UHBP 2015 / L'erreur judiciaire, une fatalité ?

Une table ronde intitulée « Aujourd'hui, combien d'erreurs judiciaires ? » a opposé les points de vue de trois avocats, d'un magistrat et d'un réalisateur sur « la pire chose qui puisse nous arriver ».
UHBP 2015 / L'erreur judiciaire, une fatalité ?
Gilles Bannier, Jacqueline Laffont, Denis Salas, Francis Szpiner et Patrice Spinosi

Droit Publié le ,

L'erreur judiciaire fait peur. Certains, comme les juges, les avocats pénalistes ou les avocats aux conseils, doivent vivre avec. Jacqueline Laffont, avocate au barreau de Paris, Francis Szpiner, ténor et ancien membre du conseil de l'Ordre, et Patrice Spinosi, avocat aux conseils qui « vit au quotidien avec l'erreur judiciaire », ont tous une définition de celle-ci, « inhérente à la justice » selon maître Szpiner. Ce dernier remarque pourtant amèrement que « selon les statistiques, elle n'existe pas en France puisque le taux de révision est absolument ridicule ».

Il est très difficile pour l'institution judiciaire de reconnaître qu'elle se trompe soulignent-ils.
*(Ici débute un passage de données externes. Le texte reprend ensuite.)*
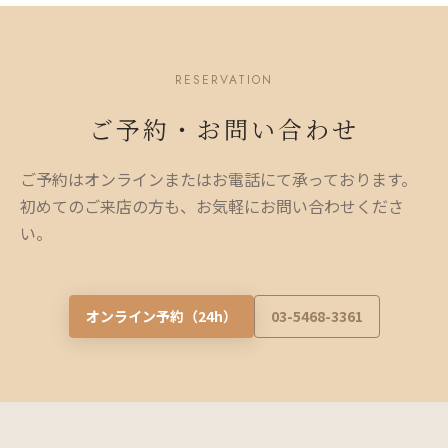
RESERVATION
ご予約・お問い合わせ
ご予約はオンラインまたはお電話にて承っております。
初めてのご来店の方も、お気軽にお問い合わせくださ
い。
オンライン予約（24h）
03-5468-3361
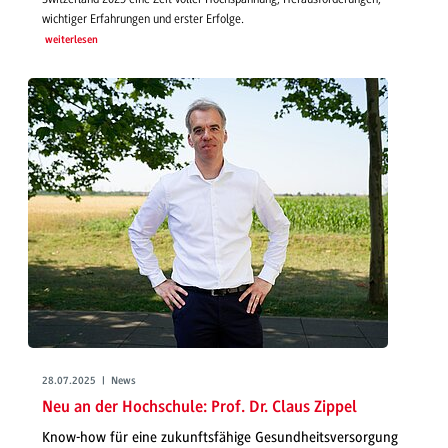
wichtiger Erfahrungen und erster Erfolge.
weiterlesen
28.07.2025 | News
Neu an der Hochschule: Prof. Dr. Claus Zippel
Know-how für eine zukunftsfähige Gesundheitsversorgung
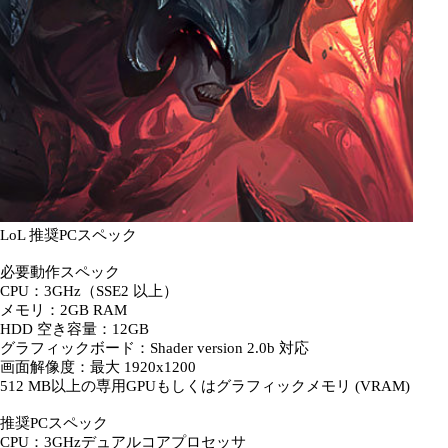
LoL 推奨PCスペック
必要動作スペック
CPU：3GHz（SSE2 以上）
メモリ：2GB RAM
HDD 空き容量：12GB
グラフィックボード：Shader version 2.0b 対応
画面解像度：最大 1920x1200
512 MB以上の専用GPUもしくはグラフィックメモリ (VRAM)
推奨PCスペック
CPU：3GHzデュアルコアプロセッサ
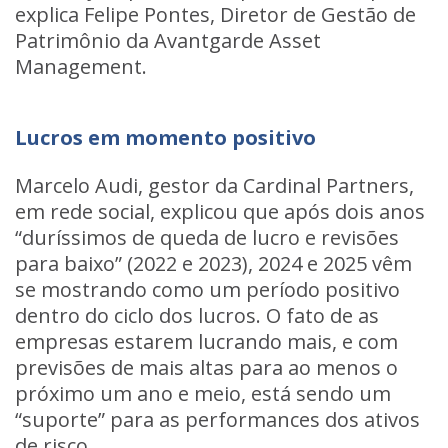
explica Felipe Pontes, Diretor de Gestão de
Patrimônio da Avantgarde Asset
Management.
Lucros em momento positivo
Marcelo Audi, gestor da Cardinal Partners,
em rede social, explicou que após dois anos
“duríssimos de queda de lucro e revisões
para baixo” (2022 e 2023), 2024 e 2025 vêm
se mostrando como um período positivo
dentro do ciclo dos lucros. O fato de as
empresas estarem lucrando mais, e com
previsões de mais altas para ao menos o
próximo um ano e meio, está sendo um
“suporte” para as performances dos ativos
de risco.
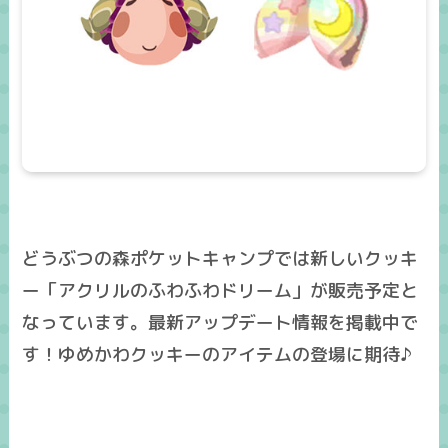
どうぶつの森ポケットキャンプでは新しいクッキ
ー「アクリルのふわふわドリーム」が販売予定と
なっています。最新アップデート情報を掲載中で
す！ゆめかわクッキーのアイテムの登場に期待♪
Même le magistrat Denis Salas regrette que ni à l'école de la magistrature (ENM) ni à la faculté, on ne travaille sur l'erreur judiciaire, « ce que font beaucoup mieux les Américains » qui en ont identifié les causes profondes telles que le zèle du procureur qui doit faire du chiffre, la défaillance de l'avocat, les faux aveux ou le climat hystérique. Le magistrat rappelle en outre que l'image idéale de la présomption d'innocence défendue par les principes fondamentaux est très fragile et ne tient pas longtemps dans les tribunaux correctionnels, lieu d'« une justice bâclée » selon maître Szpiner. Jacqueline Laffont estime qu'il y a une perversion de la formation des magistrats à instruire davantage à charge qu'à décharge. Elle conseille aussi de se méfier de l'effet de sidération que provoquent certains crimes ou témoignages poignants, appuyée par Denis Salas reprenant l'exemple de l'affaire Loïc Sécher, condamné à tort à 16 ans de prison pour viol.

L'éclairage extérieur du cinéaste Gilles Bannier, réalisateur de la saison 2 d'Engrenages, et la projection de la bande-annonce de son film « Arrêtez moi là », ont confirmé que les innocents sont ceux qui se défendent le plus mal.

Après avoir posé les problèmes de recrutement des juges (« une génération de petites blanches homogène » dénonce Szpiner), de leur formation et de la faillite de leur contrôle, ils ont fini par esquisser des pistes de solutions comme la création d'une chaire de l'erreur à l'ENM.